Te lavé con agua, limpié tu sangre de encima de ti y te ungí con óleo. Te vestí de recamado y te calcé de piel de tejón, te ceñí de lino y te cubrí de seda, te adorné con joyas, puse brazaletes en tus manos y un collar en tu cuello.

Puse un anillo en tu nariz, pendientes en tus orejas y una magnífica diadema sobre tu cabeza. Estabas, pues, adornada de oro y plata, tus vestidos eran de lino fino, de seda y recamado, te alimentabas de flor de harina, de miel y de aceite, llegaste a ser extraordinariamente bella y conseguiste llegar a ser reina. Tu fama se extendió entre las naciones a causa de tu belleza, porque era perfecta, por el esplendor que yo había puesto en ti, oráculo de Yahvé Dios.

»Pero confiaste en tu hermosura y merced a tu fama te has prostituído y has prodigado tu prostitución a todo transeúnte entregándote a él. Tomaste tus vestidos y te hiciste lugares altos coloreados para prostituirte en ellos, cosa nunca ocurrida y que no ocurrirá más. Tomaste las magníficas joyas que yo te había dado, hechas de mi oro y de mi plata, y te has hecho con ellas imágenes de hombres para prostituirte con ellas. Cogiste las telas recamadas y las cubriste con ellas y has puesto delante de ellas mi óleo y mi incienso. Mi pan, el que yo te había dado, la flor de harina, el aceite y la miel con los que te alimentaba, los has puesto delante de ellos en ofrenda de suave olor. He aquí lo que has hecho, oráculo de Yahvé Dios. Has cogido tus hijos y tus hijas, las que habías dado a luz, y se las sacrificaste como alimento. Era poca cosa el haberte prostituido para que degollaras a mis hijos a fin de entregárselos haciéndolos pasar por el fuego en su honor. Y en todas tus abominaciones y prostituciones no te has acordado de los días de tu juventud cuando estabas desnuda y descubierta agitándote en tu sangre. Y para colmo de tu maldad, ay, ay de ti, oráculo de Yahvé Dios, te has construido prostibulos y te has arreglado un lupanar en todas las plazas.

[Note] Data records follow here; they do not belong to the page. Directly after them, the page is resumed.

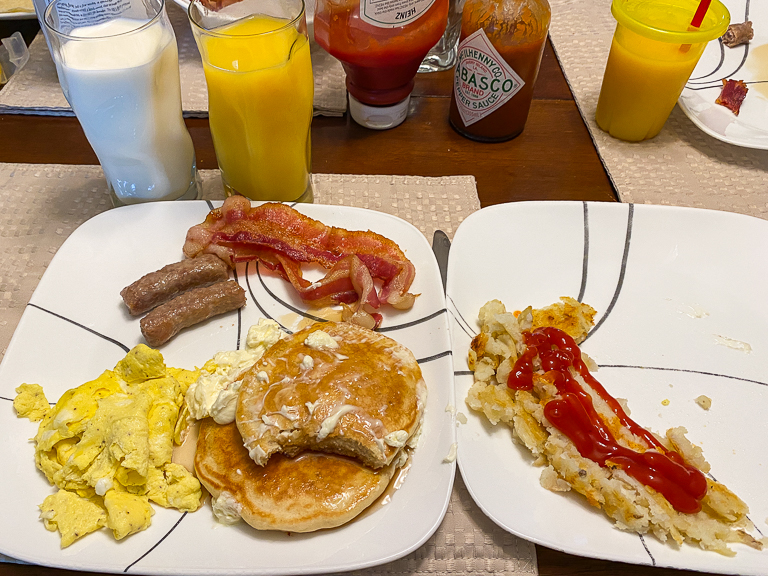 This screenshot has width=768, height=576. What are the coordinates of `cups` in the screenshot? It's located at (117, 92), (250, 79), (657, 56). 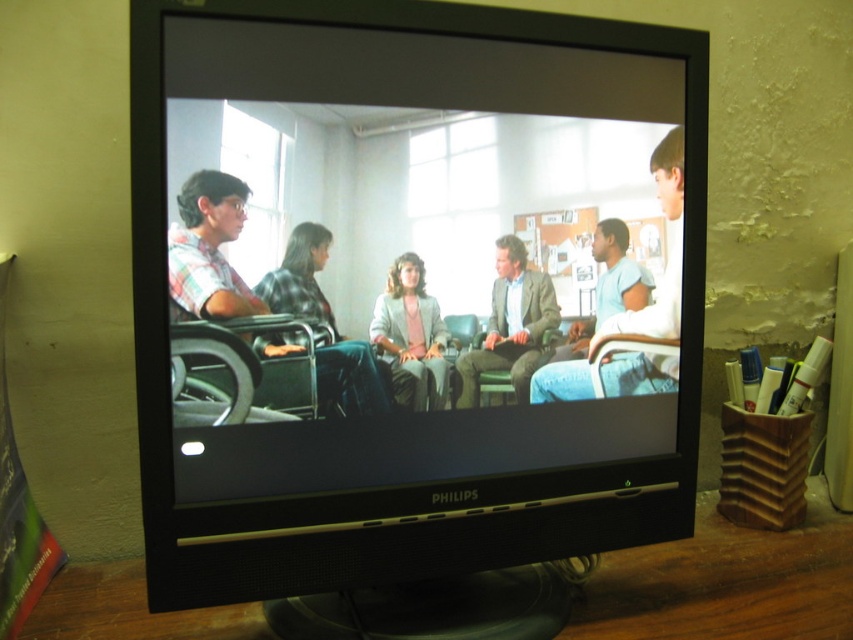 The height and width of the screenshot is (640, 853). What do you see at coordinates (425, 291) in the screenshot? I see `black plastic monitor at center` at bounding box center [425, 291].

Does black plastic monitor at center appear on the left side of matte gray blazer at center?

No, black plastic monitor at center is not to the left of matte gray blazer at center.

Is point (283, 160) positioned behind point (401, 317)?

No.

Locate an element on the screen. This screenshot has height=640, width=853. black plastic monitor at center is located at coordinates (425, 291).

Who is lower down, light blue fabric shirt at right or green textured suit at center?

green textured suit at center

Does light blue fabric shirt at right have a smaller size compared to green textured suit at center?

Incorrect, light blue fabric shirt at right is not smaller in size than green textured suit at center.

The image size is (853, 640). I want to click on light blue fabric shirt at right, so click(666, 260).

Who is shorter, black plastic monitor at center or light blue fabric shirt at right?

light blue fabric shirt at right is shorter.

The width and height of the screenshot is (853, 640). What do you see at coordinates (425, 291) in the screenshot? I see `black plastic monitor at center` at bounding box center [425, 291].

Image resolution: width=853 pixels, height=640 pixels. I want to click on black plastic monitor at center, so 425,291. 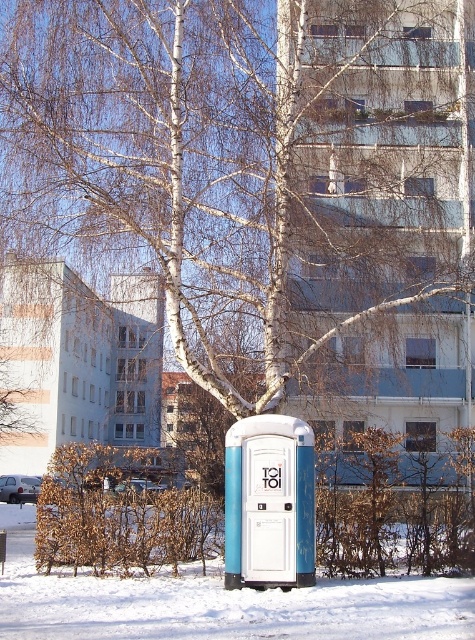 You are standing at the portable toilet with the blue and white color scheme in the snowy urban scene. You notice two points marked on the ground in front of you. The first point is at coordinates point (395, 588) and the second is at point (247, 467). Which point is closer to you?

Point (395, 588) is in front of point (247, 467), so the first point is closer to you.

You are a city planner analyzing the layout of this snowy area. You need to determine if the blue plastic toilet at center can be moved closer to the brown leafy shrub at lower left without overlapping. Based on their widths, is this feasible?

The brown leafy shrub at lower left is wider than the blue plastic toilet at center. Since the shrub is wider, moving the toilet closer might cause overlap unless there is sufficient space between them. However, the exact distance isn

You are a delivery person trying to place a package on the ground between the white powdery snow at lower center and the brown leafy shrub at lower left. Can you tell me which direction you should move the package so it stays on the snow?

En la encrucijada de los caminos has construido un lupanar, has hecho de tu hermosura una abominación entregándote a todo transeúnte y has multiplicado tus prostituciones.

»Te has prostituido a los hijos de Egipto, tus vecinos de robustos miembros, multiplicando tus prostituciones para irritarme, y he aquí que extendí mi mano contra ti disminuyendo tu asignación y te entregué a la animosidad de los que te odiaban, las hijas de los filisteos, que se avergonzaban de tu conducta infame.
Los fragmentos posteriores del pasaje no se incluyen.